1 in 5 health insurance claims wrongly handled
was a recent news headline
Doctors’ group says mistakes by insurers shortchange physicians
Claims-processing errors by health insurance companies create billions of dollars in unnecessary administrative costs, slow down payments to doctors and frustrate patients.
The “National Health Insurer Report Card” rated the nation’s eight largest health insurers in how they handle claims, and concluded that if all problems were resolved the system would save $15.5 billion annually in administrative costs.
Currently, the health care system spends as much as $210 billion annually on claims processing. Doctors have long complained about excessive paperwork required to satisfy insurance companies.
Online electronic health care systems should significantly reduce these cost.
“Each insurer uses different rules for processing and paying medical claims, which cause complexity, confusion and waste.

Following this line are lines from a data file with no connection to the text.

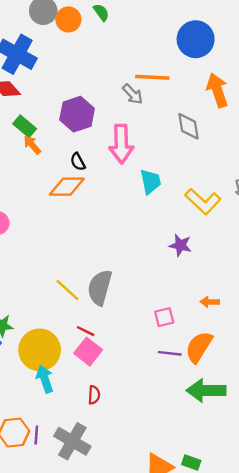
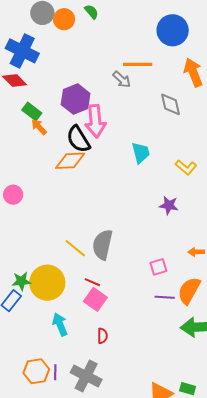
pink arrow: (121, 144) -> (95, 121), moved
black semicircle: (78, 162) -> (78, 139), size x1.8
yellow L-shape: (203, 201) -> (186, 167), size x0.7
yellow circle: (40, 350) -> (47, 283), moved

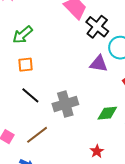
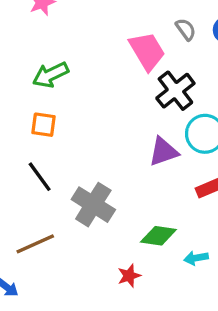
purple triangle: (99, 64) -> (163, 152), turned -42
gray cross: (65, 104) -> (93, 205), turned 35
red star: (97, 151) -> (129, 276), moved

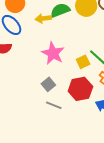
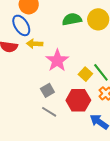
yellow arrow: (43, 18) -> (35, 44), moved
yellow square: (83, 62) -> (85, 74), turned -32

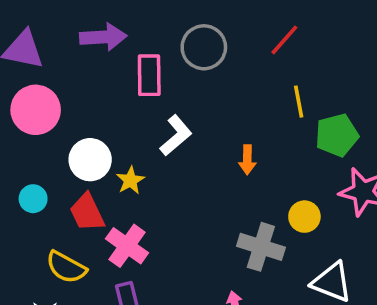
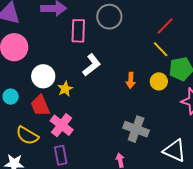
red line: (284, 40) -> (165, 26), moved
yellow line: (299, 102) -> (161, 49), turned -36
yellow circle: (304, 217) -> (159, 81), moved

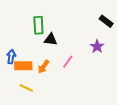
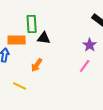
pink line: (68, 62) -> (85, 66), moved
orange rectangle: (23, 66) -> (17, 40), moved

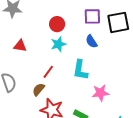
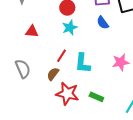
cyan L-shape: (80, 70) -> (83, 63), moved
pink star: (100, 93) -> (121, 62), moved

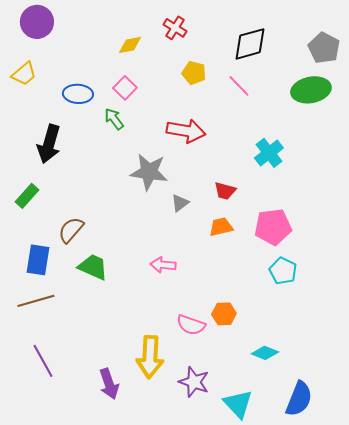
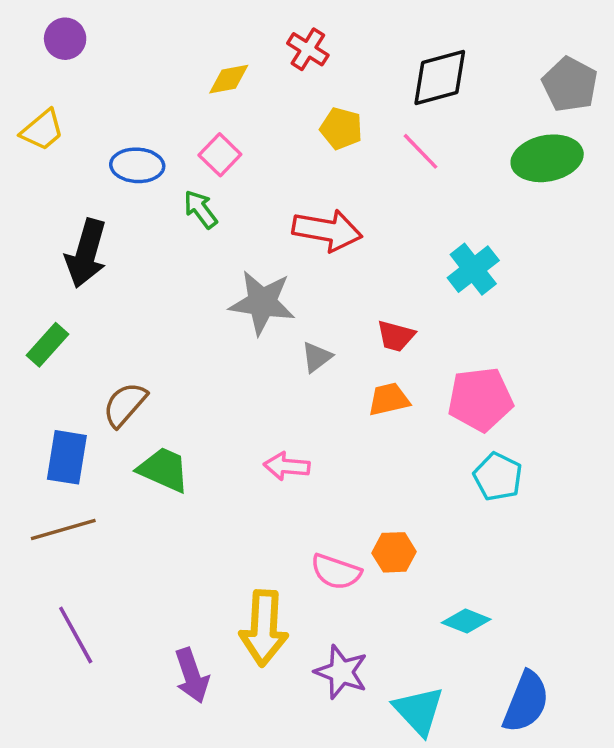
purple circle: (37, 22) -> (65, 39), size x0.7

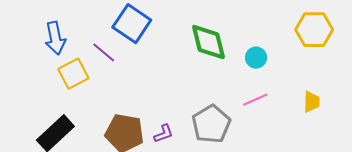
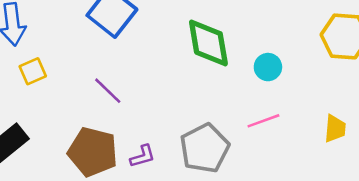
purple line: (104, 53) -> (108, 91), moved
yellow square: (73, 74) -> (33, 71), size x0.7

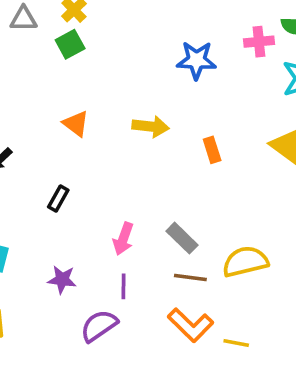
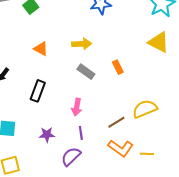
orange rectangle: (212, 150) -> (118, 67), moved
black rectangle: (58, 199) -> (38, 91), size x1.5
gray rectangle: (182, 238) -> (86, 72), moved
brown line: (190, 277) -> (116, 122), turned -30

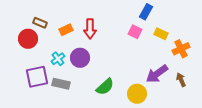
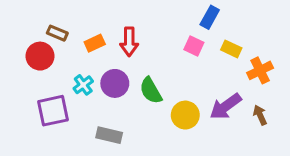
gray rectangle: (61, 84) -> (109, 135), moved
green semicircle: (105, 87) -> (151, 91), moved, turned 102
yellow circle: (137, 94) -> (185, 115), moved

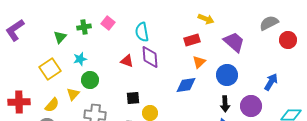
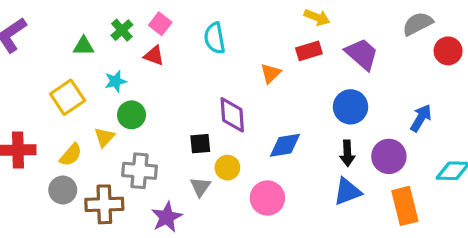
green cross: (84, 27) -> (122, 30), turned -32
green triangle: (60, 37) -> (84, 46), turned 48
red rectangle: (192, 40) -> (309, 51), moved
purple diamond: (150, 57) -> (232, 115), moved
red triangle: (127, 61) -> (154, 56), moved
orange triangle: (199, 62) -> (271, 73), moved
blue diamond: (186, 85) -> (285, 145), moved

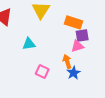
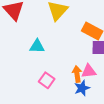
pink triangle: (77, 46) -> (89, 71), moved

Simplifying the administrative process with standardized requirements will reduce unnecessary costs in the health system.
Conventry Health Care was rated the best with an accuracy rate for processing and paying claims of 88.4 percent.
Anthem Blue Cross Blue Shield was at the bottom with a score of 74 percent.
The percentage of claims denied ranged from 0.7 percent to 4.5 percent.
For any of us in the health care field this is well know and a major frustration. Most of us want to play by the rules just ask not to have a different set of rules per insurer or change every calendar year.